The prosecution also played numerous videos of the abuse during the trial.
"That was really difficult on the jury because they had to view the evidence and make a determination," Miller said.
Rivera said in a statement that from the beginning of the case, Jimenez offered to enter a plea in exchange for 25 years to life in prison "to avoid any further trauma to the children and their parents."
The district attorney's office declined because 25 years was not long enough "for the conduct of the case and the amount of pain and suffering he caused these children and the victimization he continued to perpetuate of all the other victims in the other child porn videos."

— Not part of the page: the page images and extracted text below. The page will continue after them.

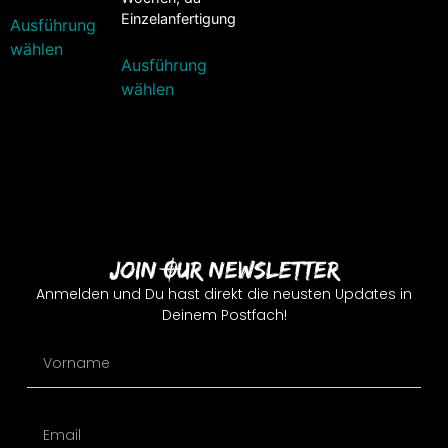
Einzelanfertigung
Ausführung
wählen
Ausführung
wählen
Join Our Newsletter
Anmelden und Du hast direkt die neusten Updates in
Deinem Postfach!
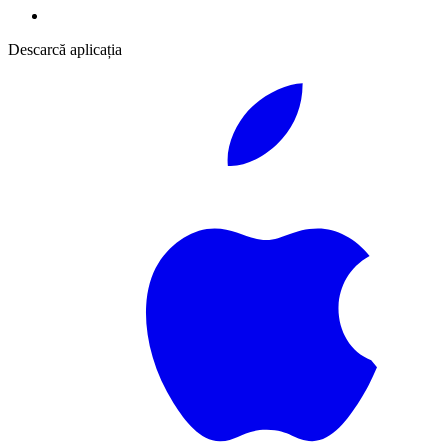
Descarcă aplicația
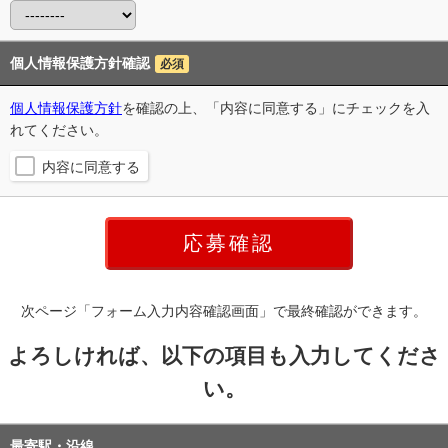
個人情報保護方針確認
必須
個人情報保護方針
を確認の上、「内容に同意する」にチェックを入
れてください。
内容に同意する
次ページ「フォーム入力内容確認画面」で最終確認ができます。
よろしければ、以下の項目も入力してくださ
い。
最寄駅・沿線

The district attorney's office offered a plea deal in exchange for 75 years to life as late as Feb. 15, but Jimenez declined and instead opted to go through with the trial.

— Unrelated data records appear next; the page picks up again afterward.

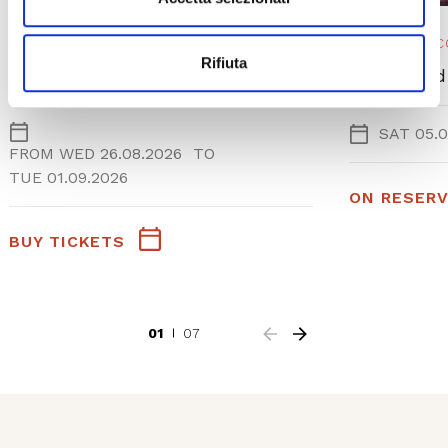
OPERA 2025/ 26
EVENTO IN 
Rifiuta
L’elisir d’amore
La La Land
SAT 05.0
FROM
WED 26.08.2026
TO
TUE 01.09.2026
ON RESERV
BUY TICKETS
01
07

"Frankly, I wish that the 16 jurors that sat there and saw all the evidence, that they didn’t have to go through that," Rivera said. "Viewing those videos is going to stick in their mind for a very long time."
Harrell thanked the jury for their work. "Cases like this one are always difficult," he said.
Miller thanked Wilkin for his work on the case, saying his interviews and investigation made the case. Wilkin thanked the Internet Crimes Against Children Task Force and the agencies that collaborated on this case, such as Fresno police, Fresno County Sheriff's Office, Fresno County District Attorney's Office, California Department of Corrections and Rehabilitation and Homeland Security Investigations.
Jimenez will be sentenced on May 8 and remains in Fresno County Jail on no bail.